# best way to open sterling account?



## suicra05 (5 Dec 2008)

What is the best way to open a sterling account even though you are resident of the republic of Ireland.


----------



## Slim (8 Dec 2008)

I use AngloIrish Bank who set up a sterling account for me. Very satisfactory service. Otherwise I would go into Derry and call in to a building society.

Slim

I have no connection with Anglo except as a customer.


----------



## gInvestor (10 Dec 2008)

Guys, I filled out the new account (fixed rate bond) and expecting (for quiet a while) the application form. I assume that the account may be opened with a bank draft but where is the best place to get the best rate of exchange ?


----------



## roker (10 Dec 2008)

I am trying to get my private UK pension paid in sterling.
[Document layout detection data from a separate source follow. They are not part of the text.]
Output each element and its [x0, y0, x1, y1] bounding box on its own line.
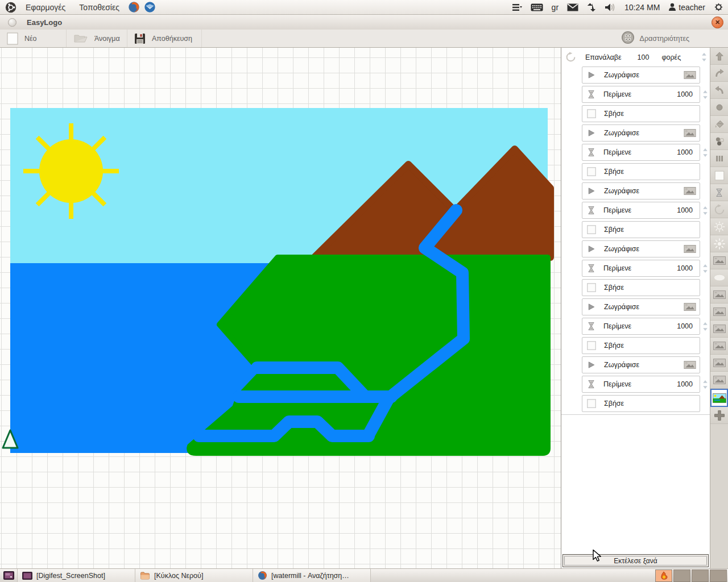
block-wait[interactable]: Περίμενε1000: [582, 144, 700, 161]
taskbar-window-button[interactable]: [watermill - Αναζήτηση…: [253, 569, 371, 582]
side-tool-repeat[interactable]: [710, 201, 728, 218]
side-tool-arrow-curved-left[interactable]: [710, 82, 728, 99]
block-erase[interactable]: Σβήσε: [582, 105, 700, 122]
user-menu[interactable]: teacher: [668, 3, 705, 12]
screenshot-tray-icon[interactable]: [0, 569, 18, 582]
wait-value-spinner-icon[interactable]: [702, 89, 708, 100]
workspace-2[interactable]: [673, 569, 690, 582]
side-tool-image[interactable]: [710, 286, 728, 304]
side-tool-color-circles[interactable]: [710, 133, 728, 150]
close-button[interactable]: ✕: [712, 16, 723, 28]
block-erase[interactable]: Σβήσε: [582, 337, 700, 354]
side-tool-image[interactable]: [710, 304, 728, 321]
wait-value-spinner-icon[interactable]: [702, 147, 708, 158]
hourglass-icon: [587, 90, 595, 99]
block-draw[interactable]: Ζωγράφισε: [582, 298, 700, 315]
side-tool-image[interactable]: [710, 355, 728, 372]
erase-square-icon: [587, 341, 596, 350]
block-wait[interactable]: Περίμενε1000: [582, 202, 700, 219]
wait-value[interactable]: 1000: [677, 206, 693, 214]
wait-value[interactable]: 1000: [677, 380, 693, 388]
side-tool-arrow-up[interactable]: [710, 48, 728, 65]
side-toolbar: [710, 48, 728, 568]
wait-value[interactable]: 1000: [677, 322, 693, 330]
side-tool-sun-rays[interactable]: [710, 235, 728, 252]
user-icon: [668, 3, 676, 11]
side-tool-cloud[interactable]: [710, 269, 728, 286]
workspace-switcher[interactable]: [655, 569, 728, 582]
block-draw[interactable]: Ζωγράφισε: [582, 124, 700, 142]
workspace-1[interactable]: [655, 569, 672, 582]
new-button[interactable]: Νέο: [0, 30, 67, 47]
block-label: Ζωγράφισε: [604, 245, 639, 253]
side-tool-image[interactable]: [710, 252, 728, 269]
taskbar-window-button[interactable]: [Κύκλος Νερού]: [135, 569, 253, 582]
firefox-launcher-icon[interactable]: [128, 1, 140, 14]
block-draw[interactable]: Ζωγράφισε: [582, 240, 700, 257]
block-wait[interactable]: Περίμενε1000: [582, 376, 700, 393]
wait-value[interactable]: 1000: [677, 264, 693, 272]
save-button[interactable]: Αποθήκευση: [127, 30, 202, 47]
side-tool-image[interactable]: [710, 338, 728, 355]
drawing-canvas[interactable]: [0, 48, 561, 568]
open-button[interactable]: Άνοιγμα: [67, 30, 127, 47]
program-block-row: Ζωγράφισε: [582, 124, 710, 142]
block-wait[interactable]: Περίμενε1000: [582, 260, 700, 277]
block-label: Ζωγράφισε: [604, 303, 639, 311]
block-erase[interactable]: Σβήσε: [582, 279, 700, 296]
side-tool-hourglass[interactable]: [710, 184, 728, 201]
places-menu[interactable]: Τοποθεσίες: [74, 2, 125, 13]
workspace-3[interactable]: [692, 569, 709, 582]
side-tool-paint-bucket[interactable]: [710, 116, 728, 133]
side-tool-image[interactable]: [710, 372, 728, 389]
power-gear-icon[interactable]: [714, 2, 723, 12]
block-draw[interactable]: Ζωγράφισε: [582, 66, 700, 84]
window-titlebar[interactable]: EasyLogo ✕: [0, 15, 728, 30]
side-tool-arrow-curved-right[interactable]: [710, 65, 728, 82]
side-tool-sun-outline[interactable]: [710, 218, 728, 235]
thunderbird-launcher-icon[interactable]: [144, 1, 156, 14]
run-again-button[interactable]: Εκτέλεσε ξανά: [562, 554, 709, 567]
program-block-row: Ζωγράφισε: [582, 356, 710, 373]
repeat-count-spinner[interactable]: [701, 52, 707, 63]
block-label: Περίμενε: [603, 90, 631, 98]
side-tool-blank-square[interactable]: [710, 167, 728, 184]
side-tool-plus[interactable]: [710, 407, 728, 424]
session-menu-icon[interactable]: [512, 3, 522, 11]
play-icon: [587, 186, 596, 196]
wait-value[interactable]: 1000: [677, 90, 693, 98]
keyboard-indicator-icon[interactable]: [531, 3, 543, 11]
block-wait[interactable]: Περίμενε1000: [582, 318, 700, 335]
taskbar-window-button[interactable]: [Digifest_ScreenShot]: [18, 569, 135, 582]
block-draw[interactable]: Ζωγράφισε: [582, 182, 700, 199]
network-indicator-icon[interactable]: [587, 3, 596, 12]
repeat-count-value[interactable]: 100: [638, 53, 650, 61]
applications-menu[interactable]: Εφαρμογές: [20, 2, 71, 13]
volume-indicator-icon[interactable]: [605, 3, 616, 12]
wait-value-spinner-icon[interactable]: [702, 379, 708, 390]
side-tool-scene-thumbnail[interactable]: [710, 389, 728, 407]
activities-button[interactable]: Δραστηριότητες: [615, 30, 695, 47]
side-tool-dot[interactable]: [710, 99, 728, 116]
mail-indicator-icon[interactable]: [567, 3, 578, 11]
workspace-4[interactable]: [710, 569, 727, 582]
wait-value[interactable]: 1000: [677, 148, 693, 156]
window-content: Επανάλαβε 100 φορές ΖωγράφισεΠερίμενε100…: [0, 48, 728, 568]
repeat-block[interactable]: Επανάλαβε 100 φορές: [561, 48, 710, 66]
play-icon: [587, 128, 596, 138]
keyboard-layout-label[interactable]: gr: [552, 3, 559, 12]
wait-value-spinner-icon[interactable]: [702, 205, 708, 216]
window-menu-button[interactable]: [8, 18, 16, 27]
side-tool-image[interactable]: [710, 321, 728, 338]
ubuntu-logo-icon[interactable]: [5, 1, 17, 14]
wait-value-spinner-icon[interactable]: [702, 321, 708, 332]
block-erase[interactable]: Σβήσε: [582, 221, 700, 238]
clock-label[interactable]: 10:24 ΜΜ: [624, 3, 660, 12]
wait-value-spinner-icon[interactable]: [702, 263, 708, 274]
side-tool-pen-width-bars[interactable]: [710, 150, 728, 167]
block-erase[interactable]: Σβήσε: [582, 395, 700, 412]
block-wait[interactable]: Περίμενε1000: [582, 86, 700, 103]
block-erase[interactable]: Σβήσε: [582, 163, 700, 180]
block-draw[interactable]: Ζωγράφισε: [582, 356, 700, 373]
program-block-row: Περίμενε1000: [582, 202, 710, 219]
It's easy to open a Sterling account in Ireland, Trouble is the UK pension will not send sterling out of the UK and charge each month for converting, and the UK bank will not open an account with an Irish address.
.


----------



## galway008 (16 Dec 2008)

Northern Bank will open a Sterling account for an Irish address no problem, provided you have all the necessary documentation, ESB Bill, Passport etc.


----------



## Lightning (16 Dec 2008)

galway008 said:


> Northern Bank will open a Sterling account for an Irish address no problem, provided you have all the necessary documentation, ESB Bill, Passport etc.



Is that through their Dublin branch?


----------



## romprstomper (17 Dec 2008)

can't find where to ask this so i'll try here:

how can I get a competitive rate for a largish amount of sterling? i plan to buy a car up north, a few percentage points either way will be hundres of euros.

(thanks)

[mods, please move to more appropriate section if necessary]


----------